You could also consider working part time at a small bakery even if its just washing dishes and before you know it you will be learning all kinds of things plus you earn as you learn they may start you small baking cookies but you will learn alot about weights and meashures and if you pick it up quickly which you should be able to do since you find it interesting next thing you know you will be taking on more and more to learn.Thats how I learned, of course I had some experience from starting out making simple things at home,cookies,poundcake,quick breads etc.


----------



## Michael in FtW (Jul 25, 2005)

The first three things you need are: a library card, a good librarian, and transportation to the library.
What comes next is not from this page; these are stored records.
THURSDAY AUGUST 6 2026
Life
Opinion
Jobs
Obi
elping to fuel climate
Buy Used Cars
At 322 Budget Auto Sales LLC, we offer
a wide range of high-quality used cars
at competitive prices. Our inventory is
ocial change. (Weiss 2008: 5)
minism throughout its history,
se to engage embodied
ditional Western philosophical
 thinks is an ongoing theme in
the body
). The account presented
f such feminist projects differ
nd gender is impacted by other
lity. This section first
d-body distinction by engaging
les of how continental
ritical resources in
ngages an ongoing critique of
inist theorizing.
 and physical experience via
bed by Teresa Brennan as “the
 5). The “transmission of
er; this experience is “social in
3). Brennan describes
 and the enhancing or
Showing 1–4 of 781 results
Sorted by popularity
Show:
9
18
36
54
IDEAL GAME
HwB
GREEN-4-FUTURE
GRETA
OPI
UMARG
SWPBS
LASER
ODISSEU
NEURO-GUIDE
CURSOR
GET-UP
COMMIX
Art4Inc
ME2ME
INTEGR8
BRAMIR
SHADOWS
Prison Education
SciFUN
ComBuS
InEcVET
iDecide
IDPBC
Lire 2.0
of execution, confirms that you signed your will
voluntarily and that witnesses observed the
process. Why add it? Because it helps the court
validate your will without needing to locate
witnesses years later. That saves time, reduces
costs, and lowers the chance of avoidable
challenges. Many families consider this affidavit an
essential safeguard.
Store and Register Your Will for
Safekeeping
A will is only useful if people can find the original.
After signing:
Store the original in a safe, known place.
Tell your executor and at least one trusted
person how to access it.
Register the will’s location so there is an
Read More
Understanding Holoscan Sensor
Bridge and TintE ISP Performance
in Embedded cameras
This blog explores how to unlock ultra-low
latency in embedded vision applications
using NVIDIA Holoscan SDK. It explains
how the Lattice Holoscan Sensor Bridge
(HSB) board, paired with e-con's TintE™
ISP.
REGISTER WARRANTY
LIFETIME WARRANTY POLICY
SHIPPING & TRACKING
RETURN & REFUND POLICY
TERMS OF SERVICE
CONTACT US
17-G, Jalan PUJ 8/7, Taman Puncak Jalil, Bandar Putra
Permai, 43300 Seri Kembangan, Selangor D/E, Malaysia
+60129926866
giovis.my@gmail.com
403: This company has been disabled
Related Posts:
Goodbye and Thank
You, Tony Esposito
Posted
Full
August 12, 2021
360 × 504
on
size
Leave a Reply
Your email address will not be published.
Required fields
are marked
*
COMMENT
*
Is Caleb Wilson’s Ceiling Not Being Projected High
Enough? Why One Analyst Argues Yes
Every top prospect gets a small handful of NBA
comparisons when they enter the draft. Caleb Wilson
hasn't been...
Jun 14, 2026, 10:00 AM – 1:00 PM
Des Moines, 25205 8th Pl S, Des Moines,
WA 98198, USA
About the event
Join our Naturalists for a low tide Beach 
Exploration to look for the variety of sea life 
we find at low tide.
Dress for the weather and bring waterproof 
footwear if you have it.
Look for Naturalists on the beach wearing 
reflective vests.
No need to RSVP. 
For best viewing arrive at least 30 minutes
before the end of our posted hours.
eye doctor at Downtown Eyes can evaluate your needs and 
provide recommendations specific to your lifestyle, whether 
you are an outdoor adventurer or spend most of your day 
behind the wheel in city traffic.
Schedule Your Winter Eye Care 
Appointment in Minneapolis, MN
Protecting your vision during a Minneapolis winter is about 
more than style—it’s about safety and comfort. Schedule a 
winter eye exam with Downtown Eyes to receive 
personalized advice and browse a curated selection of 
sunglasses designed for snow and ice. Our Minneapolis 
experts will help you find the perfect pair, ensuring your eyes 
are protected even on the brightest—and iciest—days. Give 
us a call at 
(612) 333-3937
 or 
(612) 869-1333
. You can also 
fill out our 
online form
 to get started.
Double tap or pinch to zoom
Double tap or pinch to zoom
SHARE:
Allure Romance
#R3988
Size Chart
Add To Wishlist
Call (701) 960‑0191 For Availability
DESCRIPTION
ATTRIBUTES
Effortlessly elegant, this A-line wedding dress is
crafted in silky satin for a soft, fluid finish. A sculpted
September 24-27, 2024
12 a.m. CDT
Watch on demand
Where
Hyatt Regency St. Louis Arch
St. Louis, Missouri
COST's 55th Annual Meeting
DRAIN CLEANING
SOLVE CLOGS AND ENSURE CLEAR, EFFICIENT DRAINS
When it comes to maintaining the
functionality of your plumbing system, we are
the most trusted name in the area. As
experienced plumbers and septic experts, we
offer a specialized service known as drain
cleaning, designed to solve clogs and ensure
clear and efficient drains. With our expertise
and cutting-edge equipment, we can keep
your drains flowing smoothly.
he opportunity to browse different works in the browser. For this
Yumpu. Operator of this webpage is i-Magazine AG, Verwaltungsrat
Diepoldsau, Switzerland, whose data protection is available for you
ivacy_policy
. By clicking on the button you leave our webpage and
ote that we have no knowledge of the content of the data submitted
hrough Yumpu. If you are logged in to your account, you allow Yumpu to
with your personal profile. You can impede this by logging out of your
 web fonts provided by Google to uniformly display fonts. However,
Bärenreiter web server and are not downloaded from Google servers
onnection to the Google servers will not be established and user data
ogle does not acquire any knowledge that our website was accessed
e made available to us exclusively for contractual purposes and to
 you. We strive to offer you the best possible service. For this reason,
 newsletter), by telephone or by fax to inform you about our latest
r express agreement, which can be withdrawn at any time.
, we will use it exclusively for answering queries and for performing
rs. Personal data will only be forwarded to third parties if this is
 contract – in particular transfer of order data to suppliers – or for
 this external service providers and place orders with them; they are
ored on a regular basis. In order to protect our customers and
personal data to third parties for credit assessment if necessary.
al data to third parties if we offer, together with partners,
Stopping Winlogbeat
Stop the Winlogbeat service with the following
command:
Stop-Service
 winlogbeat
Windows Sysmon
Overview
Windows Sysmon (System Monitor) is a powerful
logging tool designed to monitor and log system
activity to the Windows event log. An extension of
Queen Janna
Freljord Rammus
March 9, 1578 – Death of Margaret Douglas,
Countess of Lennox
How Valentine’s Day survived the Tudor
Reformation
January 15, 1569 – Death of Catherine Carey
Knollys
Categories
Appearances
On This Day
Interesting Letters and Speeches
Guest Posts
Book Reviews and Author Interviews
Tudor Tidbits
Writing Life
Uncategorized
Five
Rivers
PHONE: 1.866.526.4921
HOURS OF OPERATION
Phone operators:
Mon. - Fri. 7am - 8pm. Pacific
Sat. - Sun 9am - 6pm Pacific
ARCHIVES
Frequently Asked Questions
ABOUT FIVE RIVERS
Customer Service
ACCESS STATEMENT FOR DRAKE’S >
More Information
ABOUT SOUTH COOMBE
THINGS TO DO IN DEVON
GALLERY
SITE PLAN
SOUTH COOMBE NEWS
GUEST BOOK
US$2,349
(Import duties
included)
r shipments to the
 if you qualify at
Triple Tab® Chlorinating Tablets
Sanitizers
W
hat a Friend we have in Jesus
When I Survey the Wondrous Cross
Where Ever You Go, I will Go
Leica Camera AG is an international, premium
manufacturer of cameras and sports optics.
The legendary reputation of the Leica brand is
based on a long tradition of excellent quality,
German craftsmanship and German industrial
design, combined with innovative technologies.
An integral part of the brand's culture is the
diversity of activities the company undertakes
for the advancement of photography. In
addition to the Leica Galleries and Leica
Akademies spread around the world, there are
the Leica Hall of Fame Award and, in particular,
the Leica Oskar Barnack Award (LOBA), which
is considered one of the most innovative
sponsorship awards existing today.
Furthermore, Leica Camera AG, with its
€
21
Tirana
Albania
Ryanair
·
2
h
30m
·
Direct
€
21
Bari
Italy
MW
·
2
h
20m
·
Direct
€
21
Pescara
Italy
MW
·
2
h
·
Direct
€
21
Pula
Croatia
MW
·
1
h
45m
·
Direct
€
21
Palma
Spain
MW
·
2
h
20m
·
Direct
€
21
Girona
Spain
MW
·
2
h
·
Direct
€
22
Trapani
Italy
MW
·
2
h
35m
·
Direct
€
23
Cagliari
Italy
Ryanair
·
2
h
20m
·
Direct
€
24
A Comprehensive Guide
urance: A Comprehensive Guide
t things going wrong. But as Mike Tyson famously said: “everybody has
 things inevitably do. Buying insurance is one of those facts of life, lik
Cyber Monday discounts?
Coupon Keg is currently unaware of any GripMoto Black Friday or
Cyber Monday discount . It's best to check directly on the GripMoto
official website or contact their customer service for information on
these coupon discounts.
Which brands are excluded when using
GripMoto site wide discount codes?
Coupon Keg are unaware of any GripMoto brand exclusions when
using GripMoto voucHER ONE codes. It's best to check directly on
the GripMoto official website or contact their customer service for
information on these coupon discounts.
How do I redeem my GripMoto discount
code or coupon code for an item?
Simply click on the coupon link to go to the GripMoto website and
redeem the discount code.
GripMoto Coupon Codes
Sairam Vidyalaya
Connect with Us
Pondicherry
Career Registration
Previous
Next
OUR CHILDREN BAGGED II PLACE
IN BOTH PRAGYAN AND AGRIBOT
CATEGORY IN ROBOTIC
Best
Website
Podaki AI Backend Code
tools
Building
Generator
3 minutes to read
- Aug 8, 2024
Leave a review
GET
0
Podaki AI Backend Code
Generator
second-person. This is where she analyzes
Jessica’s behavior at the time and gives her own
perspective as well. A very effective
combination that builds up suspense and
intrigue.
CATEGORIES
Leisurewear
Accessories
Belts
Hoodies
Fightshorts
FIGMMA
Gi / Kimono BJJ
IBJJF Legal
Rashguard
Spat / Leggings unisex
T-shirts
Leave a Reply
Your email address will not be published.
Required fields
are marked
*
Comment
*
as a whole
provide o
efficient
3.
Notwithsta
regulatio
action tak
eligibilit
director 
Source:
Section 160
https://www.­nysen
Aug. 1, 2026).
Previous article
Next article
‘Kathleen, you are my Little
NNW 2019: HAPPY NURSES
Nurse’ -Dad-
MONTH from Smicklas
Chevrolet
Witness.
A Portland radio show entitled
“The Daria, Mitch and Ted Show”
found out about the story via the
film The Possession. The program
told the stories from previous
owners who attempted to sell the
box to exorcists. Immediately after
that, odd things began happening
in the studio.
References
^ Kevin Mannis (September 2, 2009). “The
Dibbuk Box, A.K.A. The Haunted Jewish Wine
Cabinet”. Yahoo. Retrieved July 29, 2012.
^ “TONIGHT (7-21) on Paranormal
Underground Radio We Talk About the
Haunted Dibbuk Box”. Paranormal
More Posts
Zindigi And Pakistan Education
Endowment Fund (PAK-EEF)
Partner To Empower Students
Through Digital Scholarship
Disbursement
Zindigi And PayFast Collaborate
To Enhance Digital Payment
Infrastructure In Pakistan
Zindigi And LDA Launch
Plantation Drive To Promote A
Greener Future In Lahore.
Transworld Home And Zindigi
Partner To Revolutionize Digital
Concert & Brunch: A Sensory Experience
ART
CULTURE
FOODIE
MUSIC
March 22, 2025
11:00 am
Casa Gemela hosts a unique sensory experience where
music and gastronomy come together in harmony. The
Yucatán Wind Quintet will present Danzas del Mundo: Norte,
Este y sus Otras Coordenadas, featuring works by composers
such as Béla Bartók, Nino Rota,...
Tell the librarian you're looking for beginner level books on bread and pastries and she/he can help you find something to get you started. Or, if your Mom has any cookbooks - try starting with them.

Once you do some reading and figure out what you want to try first (which type of bread or which type of pastry) then you'll have an idea of what kitchen equipment you need to start with.

jpmcgrew had a great idea since you're getting to the age of getting a part-time job .... even if it's just for the summer. Nothing beats "hands on" experience from someone who can teach you.


----------



## Swifty (Jul 25, 2005)

I was actually planning on trying to get a job at our local bakery. Thanks for the great ideas.


----------



## jkath (Jul 25, 2005)

Good luck at the job, Swifty!
I absolutely agree with all of the above posts. There is nothing better than hands-on training! 
You may also want to check the food network's listings and see when any of the chefs have a show devoted specifically to breads and pastries.


----------



## Swifty (Jul 25, 2005)

Yeah I'm really hoping for that job...I'm not sure though becuase I don't nkow if they will be mislead by my muscular frame and Korean heritage(I live in small town in Canada, my family is the only asian family here).
Hoping for the best.
I watch Food network everyday


----------



## jkath (Jul 25, 2005)

Swifty, best advice I can give you is what I did myself when I found jobs. Whether a place was hiring or not, I'd go there, make an appointment with the owner at a later time, when it was convenient with them. I'd shake their hand, look them in the eye, sincerely thank them for their time and tell them why I so passionately wanted to work at their establishment. It never failed.


----------



## msalper (Jul 26, 2005)

This is really good point!!! Let them feel your pattionate ...


----------



## PA Baker (Jul 26, 2005)

Swifty, there's a show called Sweet Dreams that airs on the Food Network at 11:30 EST on Thursday mornings.  It's a wonderful show dedicated completely to desserts and sweets.  Some of the recipes are a bit advanced, but you can learn a lot about technique, terms, and skills just from watching.  I know I did!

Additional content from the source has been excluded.